_Data shown:_
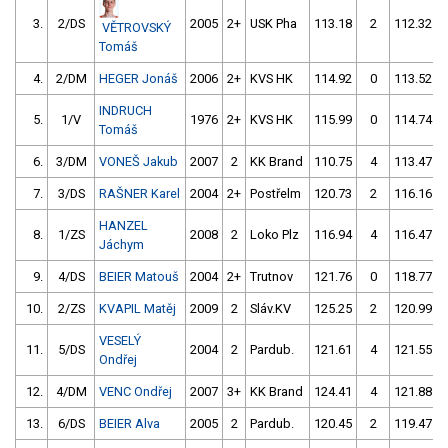
3.
2/DS
2005
2+
USK Pha
113.18
2
112.32
VĚTROVSKÝ
Tomáš
4.
2/DM
HEGER Jonáš
2006
2+
KVS HK
114.92
0
113.52
INDRUCH
5.
1/V
1976
2+
KVS HK
115.99
0
114.74
Tomáš
6.
3/DM
VONEŠ Jakub
2007
2
KK Brand
110.75
4
113.47
7.
3/DS
RAŠNER Karel
2004
2+
Postřelm
120.73
2
116.16
HANZEL
8.
1/ZS
2008
2
Loko Plz
116.94
4
116.47
Jáchym
9.
4/DS
BEIER Matouš
2004
2+
Trutnov
121.76
0
118.77
10.
2/ZS
KVAPIL Matěj
2009
2
Sláv.KV
125.25
2
120.99
VESELÝ
11.
5/DS
2004
2
Pardub.
121.61
4
121.55
Ondřej
12.
4/DM
VENC Ondřej
2007
3+
KK Brand
124.41
4
121.88
13.
6/DS
BEIER Alva
2005
2
Pardub.
120.45
2
119.47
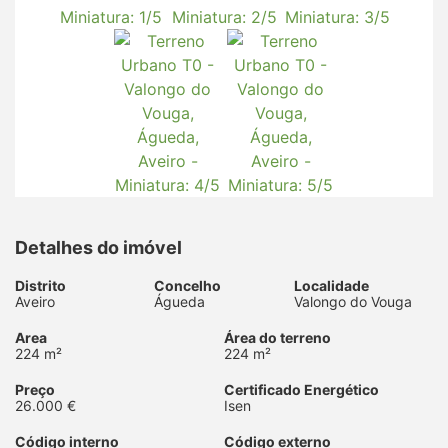
Detalhes do imóvel
Distrito
Concelho
Localidade
Aveiro
Águeda
Valongo do Vouga
Area
Área do terreno
224 m²
224 m²
Preço
Certificado Energético
26.000 €
Isen
Código interno
Código externo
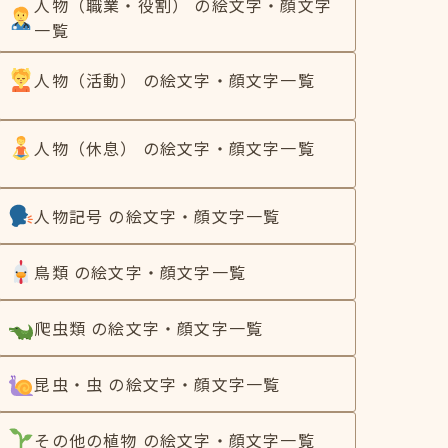
人物（職業・役割） の絵文字・顔文字
一覧
人物（活動） の絵文字・顔文字一覧
人物（休息） の絵文字・顔文字一覧
人物記号 の絵文字・顔文字一覧
鳥類 の絵文字・顔文字一覧
爬虫類 の絵文字・顔文字一覧
昆虫・虫 の絵文字・顔文字一覧
その他の植物 の絵文字・顔文字一覧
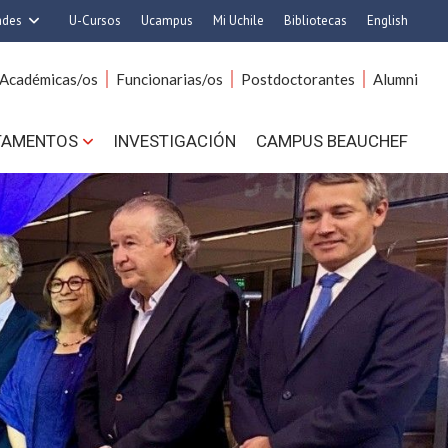
ades
U-Cursos
Ucampus
Mi Uchile
Bibliotecas
English
rquitectura y Urbanismo
Artes
Académicas/os
Funcionarias/os
Postdoctorantes
Alumni
Ciencias
Cs. Agronómicas
s. Físicas y Matemáticas
Cs. Forestales y Conservación
TAMENTOS
INVESTIGACIÓN
CAMPUS BEAUCHEF
 Químicas y Farmacéuticas
Cs. Sociales
. Veterinarias y Pecuarias
Comunicación e Imagen
Derecho
Economía y Negocios
ilosofía y Humanidades
Gobierno
Medicina
Odontología
ios Avanzados en Educación
Estudios Internacionales
utrición y Tecnología de
Bachillerato
Alimentos
Hospital Clínico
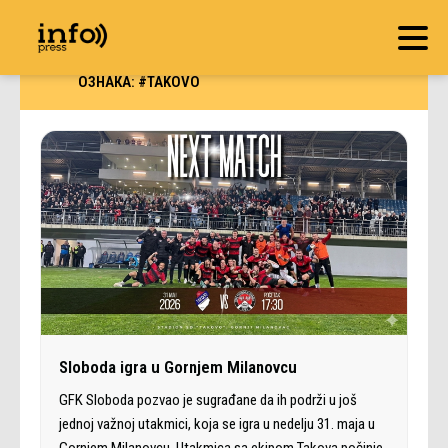
ОЗНАКА:
#TAKOVO
Sloboda igra u Gornjem Milanovcu
GFK Sloboda pozvao je sugrađane da ih podrži u još
jednoj važnoj utakmici, koja se igra u nedelju 31. maja u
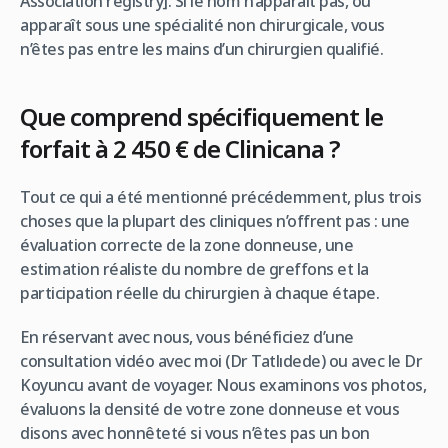
Association registry]. Si le nom n’apparaît pas, ou
apparaît sous une spécialité non chirurgicale, vous
n’êtes pas entre les mains d’un chirurgien qualifié.
Que comprend spécifiquement le
forfait à 2 450 € de Clinicana ?
Tout ce qui a été mentionné précédemment, plus trois
choses que la plupart des cliniques n’offrent pas : une
évaluation correcte de la zone donneuse, une
estimation réaliste du nombre de greffons et la
participation réelle du chirurgien à chaque étape.
En réservant avec nous, vous bénéficiez d’une
consultation vidéo avec moi (Dr Tatlıdede) ou avec le Dr
Koyuncu avant de voyager. Nous examinons vos photos,
évaluons la densité de votre zone donneuse et vous
disons avec honnêteté si vous n’êtes pas un bon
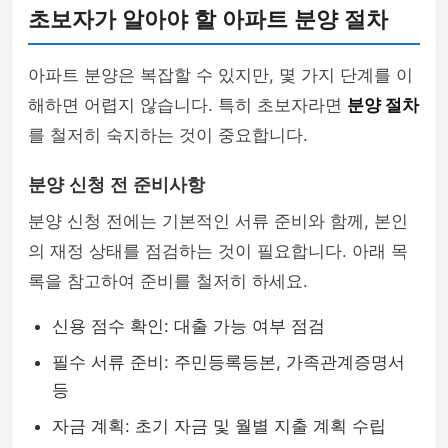
초보자가 알아야 할 아파트 분양 절차
아파트 분양은 복잡할 수 있지만, 몇 가지 단계를 이
해하면 어렵지 않습니다. 특히 초보자라면
분양 절차
를 철저히 숙지하는 것이 중요합니다.
분양 신청 전 준비사항
분양 신청 전에는 기본적인 서류 준비와 함께, 본인
의 재정 상태를 점검하는 것이 필요합니다. 아래 목
록을 참고하여 준비를 철저히 하세요.
신용 점수 확인: 대출 가능 여부 점검
필수 서류 준비: 주민등록등본, 가족관계증명서
등
자금 계획: 초기 자금 및 월별 지출 계획 수립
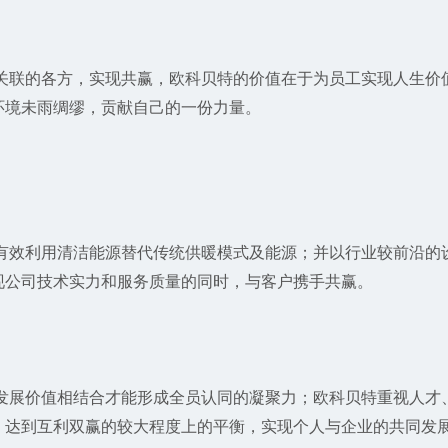
联的各方，实现共赢，欧科贝特的价值在于为员工实现人生价
环境未雨绸缪，贡献自己的一份力量。
效利用清洁能源替代传统供暖模式及能源；并以行业较前沿的
现公司技术实力和服务质量的同时，与客户携手共赢。
展价值相结合才能形成全员认同的凝聚力；欧科贝特重视人才
，达到互利双赢的较大程度上的平衡，实现个人与企业的共同发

_What is being asked:_ Filter the entries and copy each line with "avec".

_Answer section:_
En réservant avec nous, vous bénéficiez d’une
consultation vidéo avec moi (Dr Tatlıdede) ou avec le Dr
disons avec honnêteté si vous n’êtes pas un bon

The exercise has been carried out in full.